━━━ Task input
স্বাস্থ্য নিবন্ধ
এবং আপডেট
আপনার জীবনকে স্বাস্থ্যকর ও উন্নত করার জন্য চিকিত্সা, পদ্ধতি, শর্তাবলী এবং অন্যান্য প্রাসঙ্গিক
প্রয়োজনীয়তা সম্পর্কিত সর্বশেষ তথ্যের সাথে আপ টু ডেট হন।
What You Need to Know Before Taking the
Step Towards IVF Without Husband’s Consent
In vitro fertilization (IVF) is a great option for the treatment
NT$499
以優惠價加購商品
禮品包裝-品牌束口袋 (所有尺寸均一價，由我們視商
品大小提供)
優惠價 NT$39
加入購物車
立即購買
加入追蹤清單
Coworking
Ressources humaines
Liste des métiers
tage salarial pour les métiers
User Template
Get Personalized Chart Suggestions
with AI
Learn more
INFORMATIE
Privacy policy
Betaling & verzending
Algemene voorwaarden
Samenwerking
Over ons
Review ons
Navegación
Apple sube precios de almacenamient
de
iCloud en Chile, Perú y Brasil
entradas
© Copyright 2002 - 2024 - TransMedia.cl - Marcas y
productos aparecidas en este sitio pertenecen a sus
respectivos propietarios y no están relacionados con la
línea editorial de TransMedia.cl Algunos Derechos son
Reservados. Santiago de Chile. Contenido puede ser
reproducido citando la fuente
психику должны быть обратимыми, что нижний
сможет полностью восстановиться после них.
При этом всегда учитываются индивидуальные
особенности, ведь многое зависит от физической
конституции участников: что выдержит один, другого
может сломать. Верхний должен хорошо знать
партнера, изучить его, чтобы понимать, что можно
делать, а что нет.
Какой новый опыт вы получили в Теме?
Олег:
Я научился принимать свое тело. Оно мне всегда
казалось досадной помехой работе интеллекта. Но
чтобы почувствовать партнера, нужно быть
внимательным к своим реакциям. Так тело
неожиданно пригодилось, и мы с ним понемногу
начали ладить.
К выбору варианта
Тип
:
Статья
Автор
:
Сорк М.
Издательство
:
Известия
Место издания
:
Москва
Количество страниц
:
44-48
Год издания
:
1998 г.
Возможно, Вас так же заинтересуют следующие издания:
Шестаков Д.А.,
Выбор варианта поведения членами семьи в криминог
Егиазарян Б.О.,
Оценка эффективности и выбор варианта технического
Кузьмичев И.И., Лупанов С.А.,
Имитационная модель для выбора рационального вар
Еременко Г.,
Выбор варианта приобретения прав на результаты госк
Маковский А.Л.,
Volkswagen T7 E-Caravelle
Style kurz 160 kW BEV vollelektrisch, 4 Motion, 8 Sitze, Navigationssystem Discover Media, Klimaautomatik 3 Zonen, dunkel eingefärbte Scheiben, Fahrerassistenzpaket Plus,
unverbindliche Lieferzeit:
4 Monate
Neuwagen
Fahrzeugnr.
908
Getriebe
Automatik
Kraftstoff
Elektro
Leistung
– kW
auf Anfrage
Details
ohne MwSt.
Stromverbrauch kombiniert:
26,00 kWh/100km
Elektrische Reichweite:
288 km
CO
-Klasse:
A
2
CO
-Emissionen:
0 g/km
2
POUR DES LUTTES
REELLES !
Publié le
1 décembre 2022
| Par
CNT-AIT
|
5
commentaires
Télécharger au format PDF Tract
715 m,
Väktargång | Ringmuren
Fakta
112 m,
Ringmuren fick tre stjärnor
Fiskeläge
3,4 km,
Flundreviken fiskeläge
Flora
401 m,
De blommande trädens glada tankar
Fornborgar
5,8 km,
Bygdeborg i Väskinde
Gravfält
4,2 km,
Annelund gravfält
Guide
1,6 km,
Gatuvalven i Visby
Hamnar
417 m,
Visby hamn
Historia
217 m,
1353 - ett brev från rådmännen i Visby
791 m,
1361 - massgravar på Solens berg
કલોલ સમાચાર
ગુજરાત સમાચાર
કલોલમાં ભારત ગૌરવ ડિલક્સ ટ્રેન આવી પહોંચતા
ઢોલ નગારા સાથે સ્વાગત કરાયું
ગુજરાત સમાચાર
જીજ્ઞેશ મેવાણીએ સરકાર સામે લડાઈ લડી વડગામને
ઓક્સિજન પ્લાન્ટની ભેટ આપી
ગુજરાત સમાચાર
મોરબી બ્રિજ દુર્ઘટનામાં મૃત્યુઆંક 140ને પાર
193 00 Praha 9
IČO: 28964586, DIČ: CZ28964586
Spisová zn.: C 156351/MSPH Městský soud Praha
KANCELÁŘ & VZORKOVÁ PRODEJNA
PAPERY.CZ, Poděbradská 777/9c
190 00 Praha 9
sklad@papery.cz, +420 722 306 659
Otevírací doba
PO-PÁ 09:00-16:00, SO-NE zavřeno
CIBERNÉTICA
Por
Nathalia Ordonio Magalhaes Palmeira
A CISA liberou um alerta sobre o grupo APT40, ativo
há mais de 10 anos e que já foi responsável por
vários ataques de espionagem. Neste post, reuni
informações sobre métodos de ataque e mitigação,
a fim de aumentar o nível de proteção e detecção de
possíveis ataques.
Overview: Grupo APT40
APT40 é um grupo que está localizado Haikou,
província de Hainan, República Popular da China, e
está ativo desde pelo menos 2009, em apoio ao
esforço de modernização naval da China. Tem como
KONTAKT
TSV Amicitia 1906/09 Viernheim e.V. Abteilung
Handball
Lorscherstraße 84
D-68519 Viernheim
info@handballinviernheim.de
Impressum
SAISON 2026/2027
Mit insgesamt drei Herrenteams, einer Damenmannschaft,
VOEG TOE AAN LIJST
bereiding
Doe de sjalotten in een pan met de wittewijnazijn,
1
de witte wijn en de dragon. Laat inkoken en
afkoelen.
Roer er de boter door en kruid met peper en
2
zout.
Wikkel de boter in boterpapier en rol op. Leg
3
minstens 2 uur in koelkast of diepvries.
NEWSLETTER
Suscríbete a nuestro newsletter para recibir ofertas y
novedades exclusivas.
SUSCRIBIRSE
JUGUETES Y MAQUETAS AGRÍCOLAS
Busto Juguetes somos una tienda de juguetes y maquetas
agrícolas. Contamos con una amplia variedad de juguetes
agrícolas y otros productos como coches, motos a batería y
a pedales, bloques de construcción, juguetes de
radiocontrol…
━━━━━━
◆ **Try it**
Scan the material above for the string "всегда", returning each line that contains it.

◆ **Response area**
При этом всегда учитываются индивидуальные
Я научился принимать свое тело. Оно мне всегда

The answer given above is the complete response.